"Once you accept the existence of God...then you are caught forever with His presence at the center of all things. You are also caught with the fact that man is a creature who walks in two worlds and traces upon the wall of his cave the wonders and the nightmare experiences of his spiritual pilgrimage."
-Morris West, The Clowns of God
The moments you are missing here, you will never get to experience. Owen learning to walk, Cecily watching movies in your bed for a sleepover, Spring ballet recital, Wayne's first prom, Colin's graduation, Lucy's birth, Holidays, Birthdays, and down the road all the weddings, babies, graduations, etc...you will never get to be here for those things. Sure, where you are at, they don't matter one bit, but here they matter. As Dorothy stood up at the front of church to receive her final piece of "armor" from Holy Order of the Lion, I couldn't help but cry as she was the one up there without her dad. You should have been up there...you should have witnessed her moment...yet you are gone. Never to see that moment. As Colin sang his graduation songs and received his diploma from Ms. Tracy I held back tears. Taking pictures, video taping it, none of that matters because you won't see it. Father's Day is approaching and to be honest, I wish it didn't exist. Mother's Day and Father's Day are just a painful reminder to those that have lost a parent that they don't have them here. No card to buy, no gift to buy, no being able to tell you how much you mean to me and to the kids. It just sucks! Emails, mailers, commercials, all telling me what to buy my dad...and all I get to do is go visit your grave and leave a note you will never read, and flowers you will never see.

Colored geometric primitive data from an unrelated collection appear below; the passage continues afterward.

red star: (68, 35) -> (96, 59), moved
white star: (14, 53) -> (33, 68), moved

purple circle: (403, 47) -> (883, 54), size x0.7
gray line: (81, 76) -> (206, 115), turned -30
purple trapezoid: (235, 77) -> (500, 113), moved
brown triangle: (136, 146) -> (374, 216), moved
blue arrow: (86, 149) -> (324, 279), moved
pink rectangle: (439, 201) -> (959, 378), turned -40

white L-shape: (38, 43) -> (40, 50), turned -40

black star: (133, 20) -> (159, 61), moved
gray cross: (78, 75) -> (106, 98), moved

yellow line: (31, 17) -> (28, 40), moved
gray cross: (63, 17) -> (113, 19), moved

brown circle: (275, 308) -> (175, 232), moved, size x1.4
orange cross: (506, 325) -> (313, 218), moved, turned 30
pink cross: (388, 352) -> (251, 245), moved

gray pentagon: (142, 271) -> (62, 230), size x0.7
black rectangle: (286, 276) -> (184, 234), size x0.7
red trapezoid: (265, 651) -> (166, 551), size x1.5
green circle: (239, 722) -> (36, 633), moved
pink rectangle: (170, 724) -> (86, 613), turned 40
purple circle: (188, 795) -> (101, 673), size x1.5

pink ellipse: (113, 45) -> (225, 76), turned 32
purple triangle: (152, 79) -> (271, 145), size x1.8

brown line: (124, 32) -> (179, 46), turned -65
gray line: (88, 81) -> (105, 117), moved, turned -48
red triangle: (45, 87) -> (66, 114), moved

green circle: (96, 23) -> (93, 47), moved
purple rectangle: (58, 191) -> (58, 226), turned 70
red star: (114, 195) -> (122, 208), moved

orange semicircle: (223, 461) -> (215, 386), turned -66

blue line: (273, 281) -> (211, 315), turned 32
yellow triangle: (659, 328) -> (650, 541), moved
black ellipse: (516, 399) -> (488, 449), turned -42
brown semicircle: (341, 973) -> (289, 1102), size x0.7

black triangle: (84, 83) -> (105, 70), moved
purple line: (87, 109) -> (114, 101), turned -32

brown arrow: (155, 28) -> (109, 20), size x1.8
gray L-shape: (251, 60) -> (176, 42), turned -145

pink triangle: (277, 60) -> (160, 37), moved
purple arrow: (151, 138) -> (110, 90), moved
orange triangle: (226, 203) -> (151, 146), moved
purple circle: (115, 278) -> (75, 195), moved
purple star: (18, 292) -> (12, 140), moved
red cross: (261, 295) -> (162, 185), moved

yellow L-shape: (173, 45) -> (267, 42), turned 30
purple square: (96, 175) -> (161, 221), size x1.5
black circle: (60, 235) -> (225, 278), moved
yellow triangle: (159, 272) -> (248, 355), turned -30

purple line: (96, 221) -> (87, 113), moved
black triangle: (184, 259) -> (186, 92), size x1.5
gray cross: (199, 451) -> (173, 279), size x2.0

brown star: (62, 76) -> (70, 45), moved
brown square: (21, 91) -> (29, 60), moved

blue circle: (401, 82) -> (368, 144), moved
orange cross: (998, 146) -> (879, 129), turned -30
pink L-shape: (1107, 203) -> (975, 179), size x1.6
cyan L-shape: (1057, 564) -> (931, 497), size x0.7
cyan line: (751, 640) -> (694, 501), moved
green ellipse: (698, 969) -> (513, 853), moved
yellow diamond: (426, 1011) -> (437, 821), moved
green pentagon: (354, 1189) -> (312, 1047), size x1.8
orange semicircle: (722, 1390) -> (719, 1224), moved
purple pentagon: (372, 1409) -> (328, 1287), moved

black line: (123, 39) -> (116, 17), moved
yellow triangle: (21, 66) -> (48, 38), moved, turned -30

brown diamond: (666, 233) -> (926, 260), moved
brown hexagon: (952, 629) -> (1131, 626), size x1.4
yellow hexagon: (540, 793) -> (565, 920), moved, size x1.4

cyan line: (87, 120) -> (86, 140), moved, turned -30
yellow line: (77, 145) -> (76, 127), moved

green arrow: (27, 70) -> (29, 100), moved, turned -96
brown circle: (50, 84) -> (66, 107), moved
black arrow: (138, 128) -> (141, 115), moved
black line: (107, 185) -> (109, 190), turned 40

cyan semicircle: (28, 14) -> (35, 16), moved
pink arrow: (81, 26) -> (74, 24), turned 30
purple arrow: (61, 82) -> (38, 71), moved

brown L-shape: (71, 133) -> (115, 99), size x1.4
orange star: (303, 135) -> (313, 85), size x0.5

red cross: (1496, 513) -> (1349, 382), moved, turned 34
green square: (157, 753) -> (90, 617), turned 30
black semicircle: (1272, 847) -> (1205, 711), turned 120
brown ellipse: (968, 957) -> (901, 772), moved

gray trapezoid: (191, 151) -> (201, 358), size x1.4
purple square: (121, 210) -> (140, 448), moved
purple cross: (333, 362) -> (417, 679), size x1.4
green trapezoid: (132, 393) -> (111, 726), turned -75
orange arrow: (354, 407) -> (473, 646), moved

"Then Job replied: "If only my anguish could be weighed and all my misery be placed on the scales! It would surely outweigh the sand of the seas." Job 6:1-3
I was given a book last year that I've read many times and each time different things stand out and give me comfort. While reading it tonight the part that stood out was
"God understands that even though we may have buried a loved one, we cannot bury our feelings. We need time to vent-invent ways of coping with the loss in our lives. God records in His Word that people in Biblical days were in no hurry to grieve, neither should you."
So many times I feel like I should be "over it" but yet it comes creeping back in and overwhelms me all over again. Memorial Day last year was the last time you ate at the table with us, and really the last meal you ate. It was so incredibly difficult for you to do, the pain of sitting up was immense and evident all over your face, but you persevered and sat with us, ate ribs, and tried to talk though it was strained. I will never forget that...in fact while taking a shower tonight and reflecting on the events of the night, that exact memory came rushing in and I couldn't hold back the tears. Tonight was so different, many changes have taken place over the last year, and I found it hard to catch up in my mind. I don't do well with change and this last year has been nothing but HUGE changes. I am grateful for 1 thing: My God does not change-He is the same yesterday, today, and forever! And for this grieving heart those words are so precious!
I have so much more to say and to fill you in on, but for now, this is all I can muster up.
I love you and miss you painfully bad!
Your Favorite Second Born,
Carley
The last Memorial Day you celebrated with us...a bittersweet memory.